Commons : Herbert Gruhl  - Collection of images, videos and audio files

Individual evidence

  1. Kempf 2008, p. 194.
  2. Herbert Gruhl: The economy destroys us. In: the daily newspaper. October 31, 1992.
  3. volker-kempf.de ( Memento from February 9, 2015 in the Internet Archive ) Quotation of a press article in the Berchtesgadener Anzeiger from January 24, 2000 on the establishment of the Herbert Gruhl Society with reference to Herbert Gruhl's stay in Marktschellenberg.
  4. Conservative Nature 2007. Yearbook of the Herbert Gruhl Society. Bad Schussenried 2007, p. 39–67: "From the estate of Herbert Gruhl 1969/70"
  5. ^ A b Franz Alt: Herbert Gruhl - thought leader and lateral thinker. In: Mankau, pp. 9–12, here p. 9.
  6. ^ Herbert Gruhl: Leaving the party from the CDU (1978). In: Herbert Gruhl: Among the caravans of the blind. Edited by V. Kempf. Frankfurt a. M. 2005, pp. 135-138, here p. 135.
  7. See Hüllen 1990, p. 179; Kempf 2008, p. 154.
  8. This assessment was probably correct, but should not have surprised Gruhl: August Haussleiter , who had recently been elected Greens federal spokesman and chairman of the AUD , had been urged by the federal main committee to resign because of a press campaign against him. However, in order not to lose part or all of the Greens' strongest founding group, the AUD, with around 3,000 members, Haussleiter's successor had to come from the AUD again. To achieve this, there was a Zählkandidatur the then very left classified (and hapless) lawyer Otto Schily . In fact, it was then also the Bavarian. Provincial Chairman the AUD, Dieter Burgmann . [Source: Thomas, Grete: The Greens are coming. Political novel. Ottersberg 1982, p. 184 ff.]
  9. ^ Personal declaration at the Green Party Congress in Saarbrücken (1980). In: Herbert Gruhl - Among the caravans of the blind. FfM 2005, pp. 158–159, here p. 158.
  10. Edgar Guhde : From the GAZ to the ödp. In: Mankau, pp. 17–29, here p. 19.
  11. Wüst, p. 114.
  12. ^ Maria-Opitz-Döllinger: The first Ödp party congresses. In: Mankau, pp. 43–63, here p. 60.
  13. "Less is more" - leaflet of the ödp from the 1980s ( Memento from May 25, 2009 in the Internet Archive )
  14. a b Between Left and Right and Zero Point (1989). In: Herbert Gruhl - Among the caravans of the blind. By Volker Kempf. FfM 2005, pp. 199-200, here p. 200.

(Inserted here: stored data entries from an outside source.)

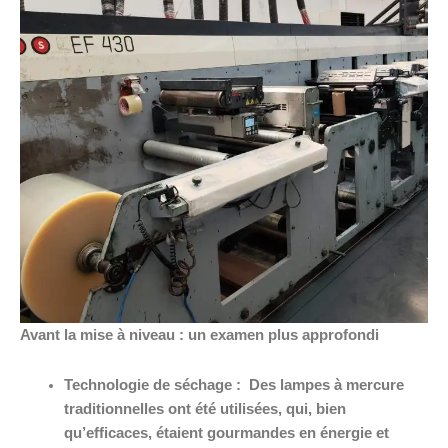
Avant la mise à niveau : un examen plus approfondi
Technologie de séchage :
Des lampes à mercure
traditionnelles ont été utilisées, qui, bien
qu’efficaces, étaient gourmandes en énergie et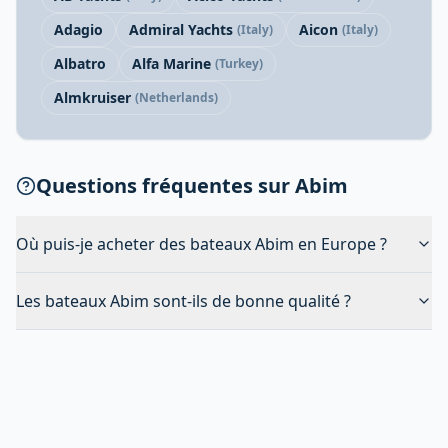
Adagio
Admiral Yachts
Aicon
(Italy)
(Italy)
Albatro
Alfa Marine
(Turkey)
Almkruiser
(Netherlands)
Questions fréquentes sur Abim
Où puis-je acheter des bateaux Abim en Europe ?
Les bateaux Abim sont-ils de bonne qualité ?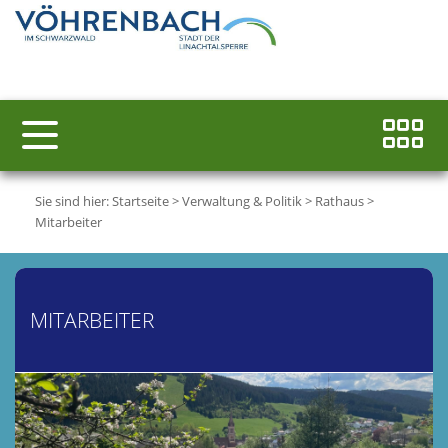
Sie sind hier:
Startseite
>
Verwaltung & Politik
>
Rathaus
>
Mitarbeiter
MITARBEITER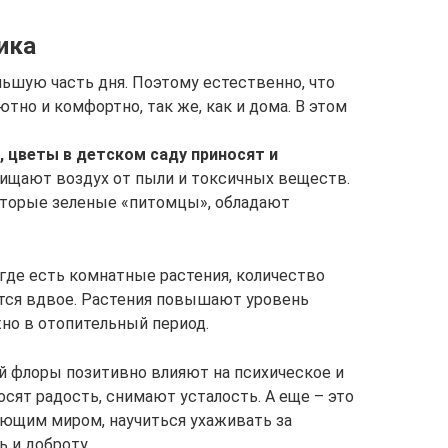
ика
льшую часть дня. Поэтому естественно, что
тно и комфортно, так же, как и дома. В этом
 цветы в детском саду приносят и
очищают воздух от пыли и токсичных веществ.
торые зеленые «питомцы», обладают
 где есть комнатные растения, количество
тся вдвое. Растения повышают уровень
жно в отопительный период.
й флоры позитивно влияют на психическое и
сят радость, снимают усталость. А еще – это
ющим миром, научиться ухаживать за
 и доброту.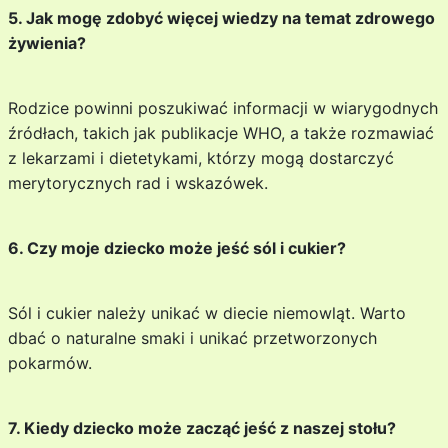
5. Jak mogę zdobyć więcej wiedzy na temat zdrowego
żywienia?
Rodzice powinni poszukiwać informacji w wiarygodnych
źródłach, takich jak publikacje WHO, a także rozmawiać
z lekarzami i dietetykami, którzy mogą dostarczyć
merytorycznych rad i wskazówek.
6. Czy moje dziecko może jeść sól i cukier?
Sól i cukier należy unikać w diecie niemowląt. Warto
dbać o naturalne smaki i unikać przetworzonych
pokarmów.
7. Kiedy dziecko może zacząć jeść z naszej stołu?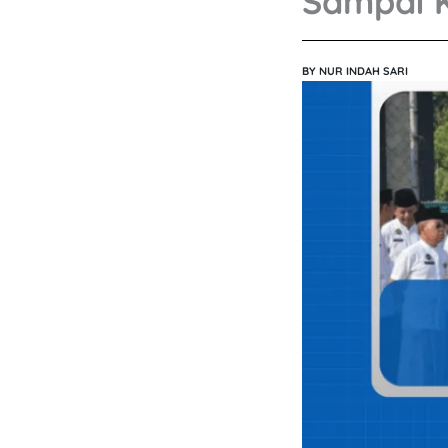
Sampai K
BY
NUR INDAH SARI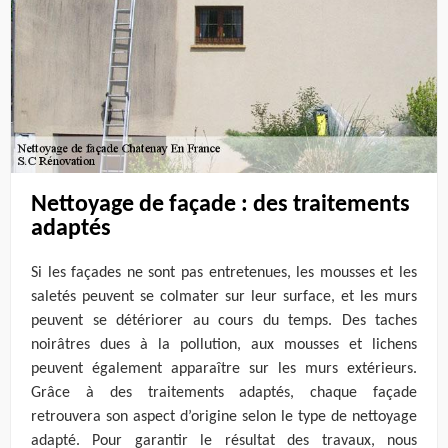
Nettoyage de façade : des traitements
adaptés
Si les façades ne sont pas entretenues, les mousses et les
saletés peuvent se colmater sur leur surface, et les murs
peuvent se détériorer au cours du temps. Des taches
noirâtres dues à la pollution, aux mousses et lichens
peuvent également apparaître sur les murs extérieurs.
Grâce à des traitements adaptés, chaque façade
retrouvera son aspect d’origine selon le type de nettoyage
adapté. Pour garantir le résultat des travaux, nous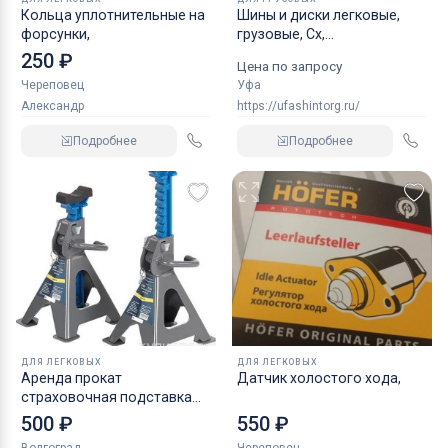
Кольца уплотнительные на
Шины и диски легковые,
форсунки,
грузовые, Сх,
индустриальные
250 ₽
Цена по запросу
Череповец
Уфа
Александр
https://ufashintorg.ru/
Подробнее
Подробнее
ДЛЯ ЛЕГКОВЫХ
ДЛЯ ЛЕГКОВЫХ
Аренда прокат
Датчик холостого хода,
страховочная подставка
NORDBERG 2 т
500 ₽
550 ₽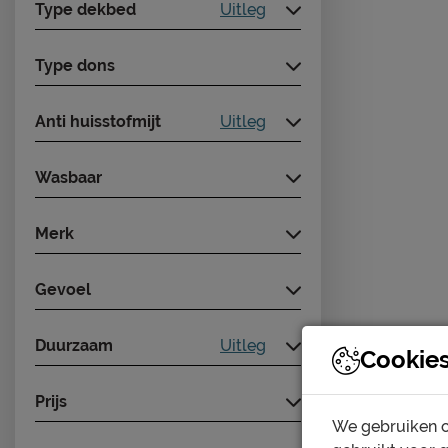
Type dekbed
Uitleg
Type dons
Anti huisstofmijt
Uitleg
Wasbaar
Merk
Gevoel
Duurzaam
Uitleg
Cookie
Prijs
We gebruiken c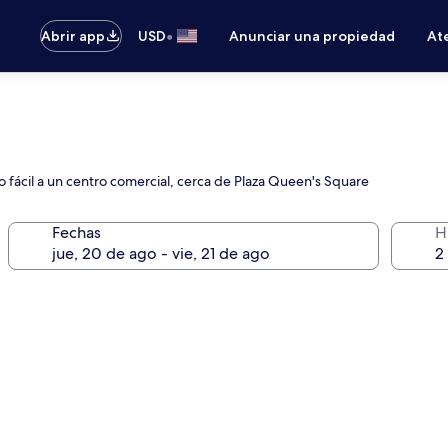
•
Abrir app
USD
Anunciar una propiedad
Ate
 fácil a un centro comercial, cerca de Plaza Queen's Square
Fechas
H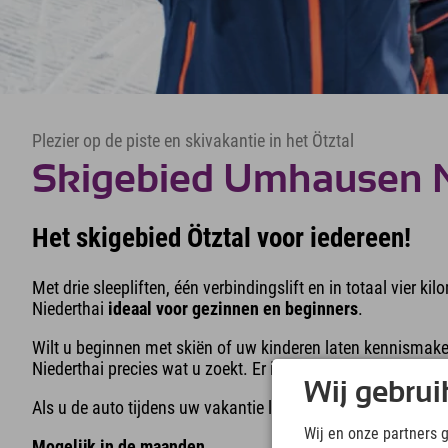
Plezier op de piste en skivakantie in het Ötztal
Skigebied Umhausen N
Het skigebied Ötztal voor iedereen!
Met drie sleepliften, één verbindingslift en in totaal vier 
Niederthai
ideaal voor gezinnen en beginners
.
Wilt u beginnen met skiën of uw kinderen laten kennismak
Niederthai precies wat u zoekt. Er is namelijk een ski- en 
Wij gebrui
Als u de auto tijdens uw vakantie liever thuislaat, rijdt er
Wij en onze partners 
Mogelijk in de maanden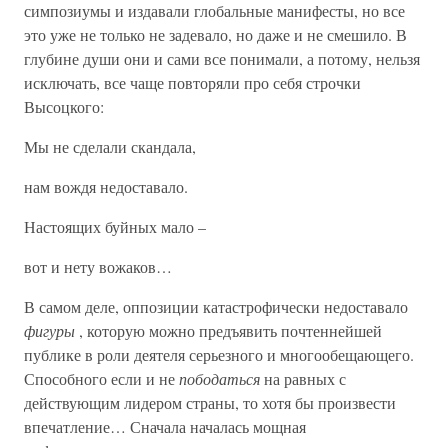
симпозиумы и издавали глобальные манифесты, но все
это уже не только не задевало, но даже и не смешило. В
глубине души они и сами все понимали, а потому, нельзя
исключать, все чаще повторяли про себя строчки
Высоцкого:
Мы не сделали скандала,
нам вождя недоставало.
Настоящих буйных мало –
вот и нету вожаков…
В самом деле, оппозиции катастрофически недоставало
фигуры
, которую можно предъявить почтеннейшей
публике в роли деятеля серьезного и многообещающего.
Способного если и не
пободаться
на равных с
действующим лидером страны, то хотя бы произвести
впечатление… Сначала началась мощная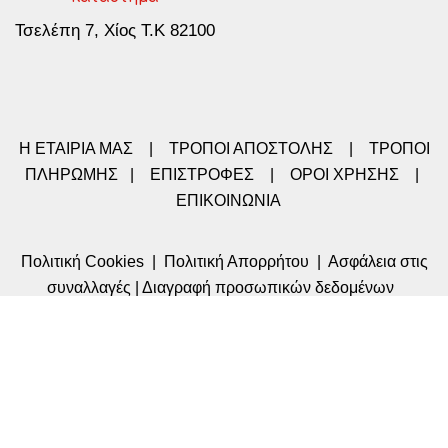
Τσελέπη 7, Χίος Τ.Κ 82100
Η ΕΤΑΙΡΙΑ ΜΑΣ
|
ΤΡΟΠΟΙ ΑΠΟΣΤΟΛΗΣ
|
ΤΡΟΠΟΙ
ΠΛΗΡΩΜΗΣ
|
ΕΠΙΣΤΡΟΦΕΣ
|
ΟΡΟΙ ΧΡΗΣΗΣ
|
ΕΠΙΚΟΙΝΩΝΙΑ
Πολιτική Cookies
|
Πολιτική Απορρήτου
|
Ασφάλεια στις
συναλλαγές
|
Διαγραφή προσωπικών δεδομένων
Στοιχεία Λογαριασμού μου
-
Σχόλια / Παράπονα
-
Αναζήτηση της αποστολής μου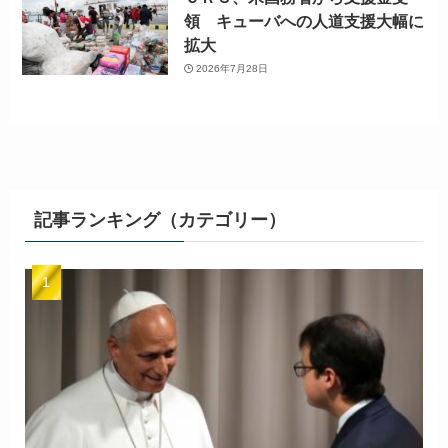
領 キューバへの人道支援大幅に
拡大
2026年7月28日
記事ランキング（カテゴリー）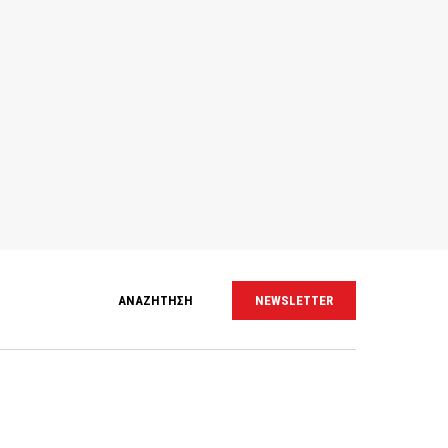
ΑΝΑΖΗΤΗΣΗ
NEWSLETTER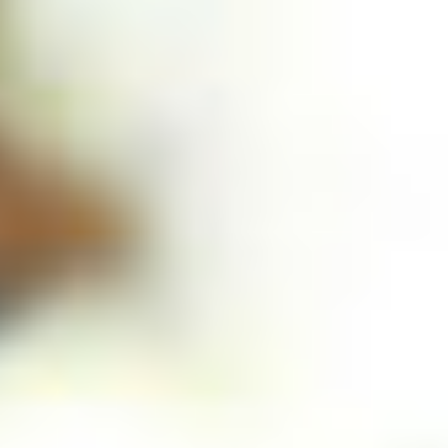
季節・まち
まち・スポット
ノスタルジック
体験
さんぽ
本・まち
自転車・まち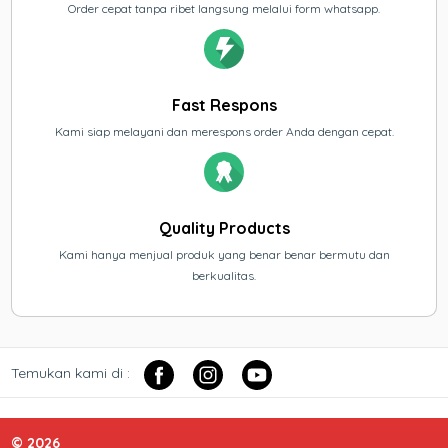
Order cepat tanpa ribet langsung melalui form whatsapp.
Fast Respons
Kami siap melayani dan merespons order Anda dengan cepat.
Quality Products
Kami hanya menjual produk yang benar benar bermutu dan
berkualitas.
Temukan kami di :
© 2026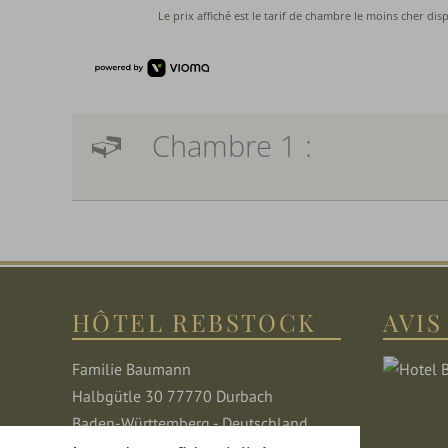
Chambre 1 :
HÔTEL REBSTOCK
AVIS
Familie Baumann
Halbgütle 30 77770 Durbach
Baden-Württemberg - Deutschland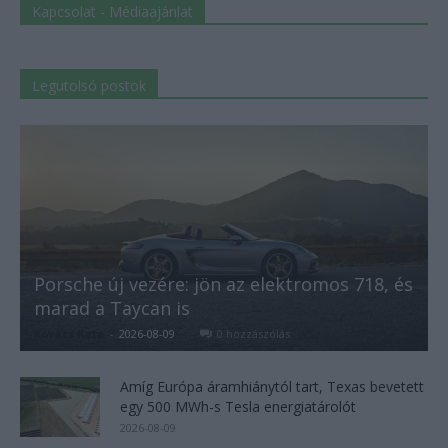
Kapcsolat - Médiaajánlat
Legutolsó postok
Porsche új vezére: jön az elektromos 718, és
marad a Taycan is
Kovács Kata
-
2026-08-09
0 hozzászólás
Amíg Európa áramhiánytól tart, Texas bevetett
egy 500 MWh-s Tesla energiatárolót
2026-08-09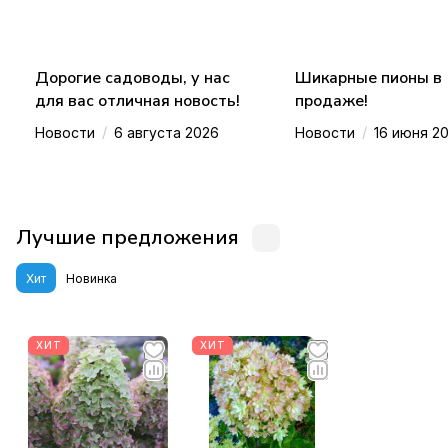
Дорогие садоводы, у нас
Шикарные пионы в
для вас отличная новость!
продаже!
/
/
Новости
6 августа 2026
Новости
16 июня 2
Лучшие предложения
Хит
Новинка
ХИТ
ХИТ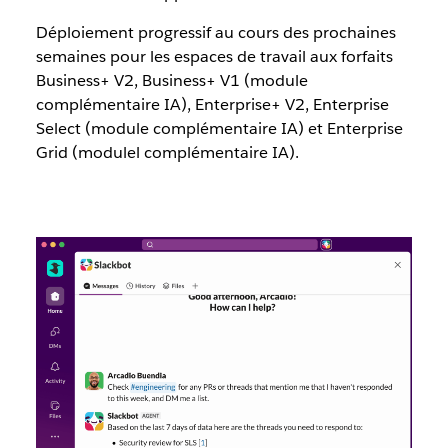
Déploiement progressif au cours des prochaines
semaines pour les espaces de travail aux forfaits
Business+ V2, Business+ V1 (module
complémentaire IA), Enterprise+ V2, Enterprise
Select (module complémentaire IA) et Enterprise
Grid (modulel complémentaire IA).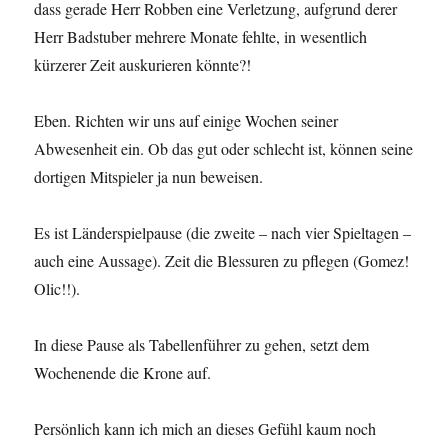
dass gerade Herr Robben eine Verletzung, aufgrund derer
Herr Badstuber mehrere Monate fehlte, in wesentlich
kürzerer Zeit auskurieren könnte?!
Eben. Richten wir uns auf einige Wochen seiner
Abwesenheit ein. Ob das gut oder schlecht ist, können seine
dortigen Mitspieler ja nun beweisen.
Es ist Länderspielpause (die zweite – nach vier Spieltagen –
auch eine Aussage). Zeit die Blessuren zu pflegen (Gomez!
Olic!!).
In diese Pause als Tabellenführer zu gehen, setzt dem
Wochenende die Krone auf.
Persönlich kann ich mich an dieses Gefühl kaum noch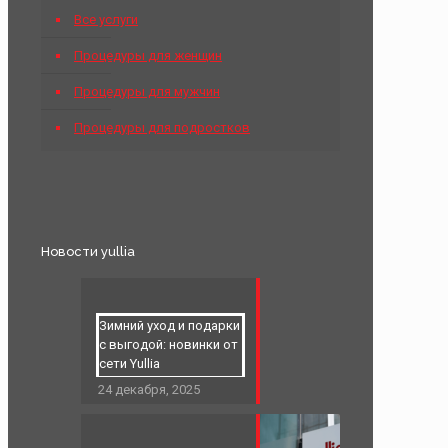
Все услуги
Процедуры для женщин
Процедуры для мужчин
Процедуры для подростков
Новости yullia
Зимний уход и подарки
с выгодой: новинки от
сети Yullia
24 декабря, 2025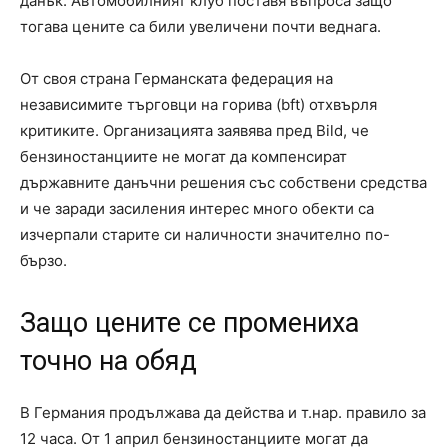
данък. Автомобилният клуб поставя въпроса защо
тогава цените са били увеличени почти веднага.
От своя страна Германската федерация на
независимите търговци на горива (bft) отхвърля
критиките. Организацията заявява пред Bild, че
бензиностанциите не могат да компенсират
държавните данъчни решения със собствени средства
и че заради засиления интерес много обекти са
изчерпали старите си наличности значително по-
бързо.
Защо цените се промениха
точно на обяд
В Германия продължава да действа и т.нар. правило за
12 часа. От 1 април бензиностанциите могат да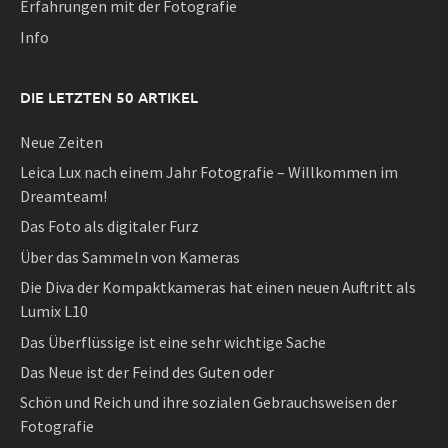
Erfahrungen mit der Fotografie
Info
DIE LETZTEN 50 ARTIKEL
Neue Zeiten
Leica Lux nach einem Jahr Fotografie – Willkommen im
Dreamteam!
Das Foto als digitaler Furz
Über das Sammeln von Kameras
Die Diva der Kompaktkameras hat einen neuen Auftritt als
Lumix L10
Das Überflüssige ist eine sehr wichtige Sache
Das Neue ist der Feind des Guten oder
Schön und Reich und ihre sozialen Gebrauchsweisen der
Fotografie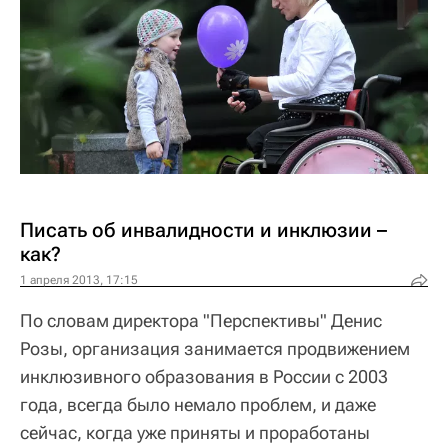
Писать об инвалидности и инклюзии –
как?
1 апреля 2013, 17:15
По словам директора "Перспективы" Денис
Розы, организация занимается продвижением
инклюзивного образования в России с 2003
года, всегда было немало проблем, и даже
сейчас, когда уже приняты и проработаны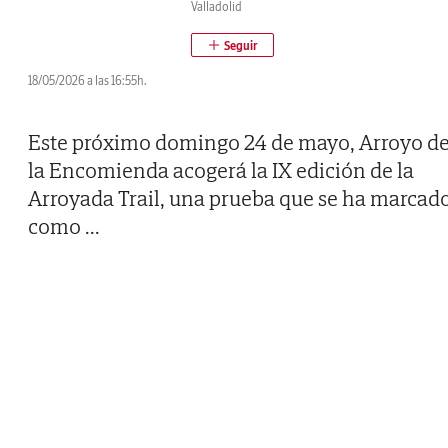
Valladolid
18/05/2026 a las 16:55h.
Este próximo domingo 24 de mayo, Arroyo d
la Encomienda acogerá la IX edición de la
Arroyada Trail, una prueba que se ha marcad
como
...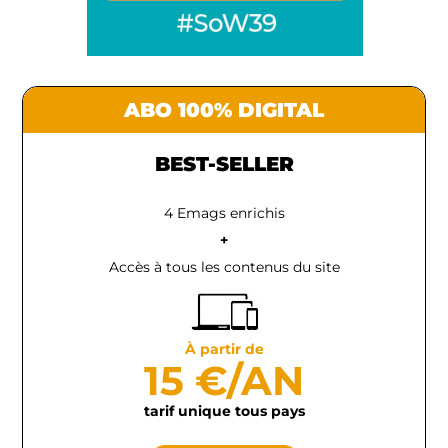
ABO 100% DIGITAL
BEST-SELLER
4 Emags enrichis
+
Accès à tous les contenus du site
À partir de
15 €/AN
tarif unique tous pays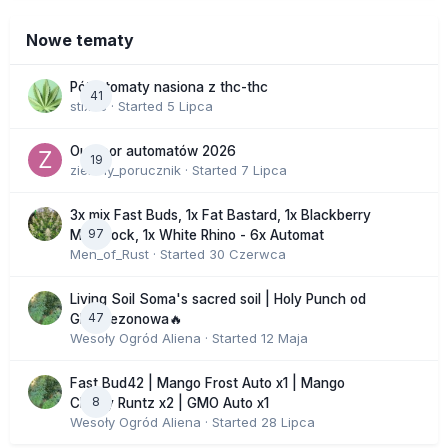
Nowe tematy
Półautomaty nasiona z thc-thc
41
stix33
· Started
5 Lipca
Outdoor automatów 2026
19
zielony_porucznik
· Started
7 Lipca
3x mix Fast Buds, 1x Fat Bastard, 1x Blackberry
97
Moonrock, 1x White Rhino - 6x Automat
Men_of_Rust
· Started
30 Czerwca
Living Soil Soma's sacred soil | Holy Punch od
47
GHS sezonowa🔥
Wesoły Ogród Aliena
· Started
12 Maja
Fast Bud42 | Mango Frost Auto x1 | Mango
8
Cherry Runtz x2 | GMO Auto x1
Wesoły Ogród Aliena
· Started
28 Lipca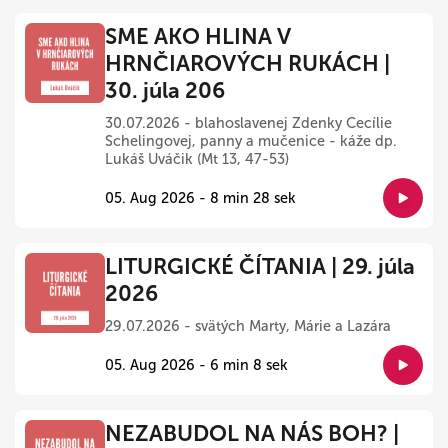
SME AKO HLINA V
HRNČIAROVÝCH RUKÁCH |
30. júla 206
30.07.2026 - blahoslavenej Zdenky Cecílie
Schelingovej, panny a mučenice - káže dp.
Lukáš Uváčik (Mt 13, 47-53)
05. Aug 2026 - 8 min 28 sek
LITURGICKÉ ČÍTANIA | 29. júla
2026
29.07.2026 - svätých Marty, Márie a Lazára
05. Aug 2026 - 6 min 8 sek
NEZABUDOL NA NÁS BOH? |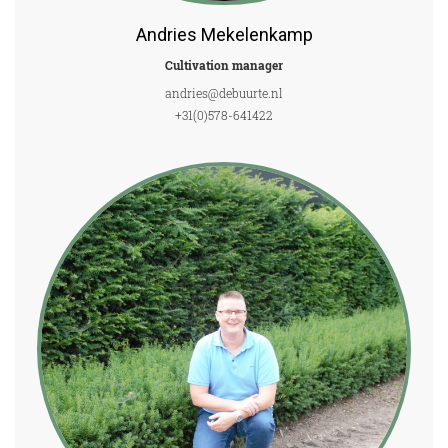
Andries Mekelenkamp
Cultivation manager
andries@debuurte.nl
+31(0)578-641422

  15. ^ Regional Court Munich I, 12th Civil Chamber, file number 12 O 2812/89.
  16. Mankau, p. 100 f
  17. ^ Wüst, p. 119.
  18. Herbert Gruhl: The Maastricht Treaty: A document of self-abandonment. In: Ecology. Forum for nature and homeland protection. No. 4/1992, p. 5f. - at herbert-gruhl.de
  19. Franz Vonessen: A growth to death. In: V. Kempf (Ed.): Herbert Gruhl - Among the caravans of the blind. Frankfurt a. M. 2005, pp. 13-21, here p. 14.
  20. Andrea Röpke, Andreas Speit: Völkische Landnahme. Old clans, young settlers, right-wing ecos. Ch.links Verlag, Berlin 2019, p. 105
  21. In the blurb by H. Gruhl: A planet is plundered. S. Fischer 1975.
  22. Gottfried Zirnstein: Ecology and the environment in history. Marburg: Metropolis Verlag, 1994, p. 286.
  23. Cf. for example Dieter Birnbacher : Responsibility for future generations. Stuttgart: Reclam, 1988, p. 278
  24. Erhard Eppler's Spiegel article 1983 about Gruhl's book balance at spiegel.de
  25. Last Spiegel article by Herbert Gruhl, 1992 at spiegel.de
  26. Gruhl 1984 - They'll be happy ... , 309 pages, TBA: Ullstein 1989, with a new foreword.
  27. Gruhl 1986 - The atomic suicide , 213 pages, paperback in May 1988 by Ullstein with a foreword from January 1988.
  28. ^ Gruhl 2005 - Karawane , edited by Volker Kempf, with an introductory essay by Franz Vonessen, 275 pages, illustrations.